You’d think that without the self-induced stylistic limitations obeyed by most independent record labels, XL Recordings would be signing more artists than a California doctor signs medicinal marijuana prescriptions.  This is not the case.  Another quality that sets XL apart from many of their fellow indies is their sheer exclusivity.  They try to avoid taking on more than a single new project a year, and they only release a handful of albums annually.  In the old industrialist debate of quality vs. quantity, quality thankfully emerges victorious for XL Recordings.  With fewer products to juggle, the label has more to offer for each artist: more money, more time, stronger marketing strategies, and of course the pride of being on an elite creative label.  XL is also able to put more care into the contracts set forth for their musicians.  Different deals are molded for different artists – Richard Russell describes it as a “tailor-made suit.”  He explains that a low-key group like The XX should rightfully have different approaches and expectations than a go-getting poppy singer like Adele.  On top of all of that, XL’s extraordinarily high success rate with the few artists to which they’re dedicated means the company is leaner and more agile when it comes to adapting to new technologies and business practices. 

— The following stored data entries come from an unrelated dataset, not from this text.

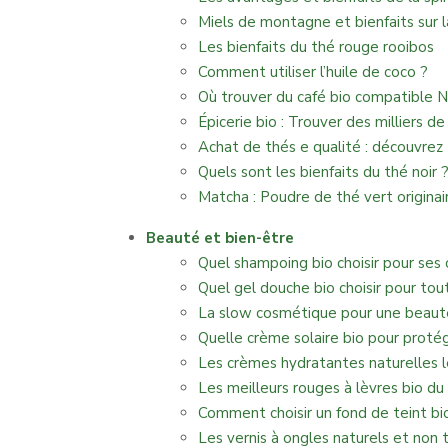
Miels de montagne et bienfaits sur 
Les bienfaits du thé rouge rooibos
Comment utiliser l’huile de coco ?
Où trouver du café bio compatible 
Épicerie bio : Trouver des milliers 
Achat de thés e qualité : découvrez 
Quels sont les bienfaits du thé noir 
Matcha : Poudre de thé vert originai
Beauté et bien-être
Quel shampoing bio choisir pour ses
Quel gel douche bio choisir pour tout
La slow cosmétique pour une beauté
Quelle crème solaire bio pour proté
Les crèmes hydratantes naturelles le
Les meilleurs rouges à lèvres bio d
Comment choisir un fond de teint bi
Les vernis à ongles naturels et non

XL Recordings London studio

The only disadvantage to being an artist on a successful record label that competes with major label artists and provides them with an abundance of money and care, is that they must be prepared to give up some of their artistic control…Actually, they can keep that too.  XL Recordings recognizes that no one knows how to market artists better than the artists themselves.  Many of the groups produce and release their own material.  In fact, their London office contains a humble studio which is rented to bands on the label for free, ensuring that artists are constantly stopping by, and strengthening the communal relationship that the label is deservingly proud of.  The company also avoids stepping on artists’ toes when it comes to their visual image.  Both the XL artists and employees are encouraged to use their creativity in multiple realms, and this merging of minds continuously breathes life into the XL Recordings offices.

Richard Russell

XL Recordings thrives by signing original acts with longevity and respecting their art enough to allow them to create freely without the uninspiring interference from men in suits with dollar signs in their eyes.  This line drawn between art and business is culturally significant, of which they are fully aware.  Major labels could learn from this independent label with the power to penetrate the major market; their excitement for true originality, their eagerness toward diversity, their embracement of technology, and their desire to impact culture with pure, untainted creativity are all key to their success.  But, as XL Recordings owner Russell warns, when you do things with creative integrity you must be patient.  “You’ve got to bend culture around you.”  And that’s exactly what they are in the process of doing.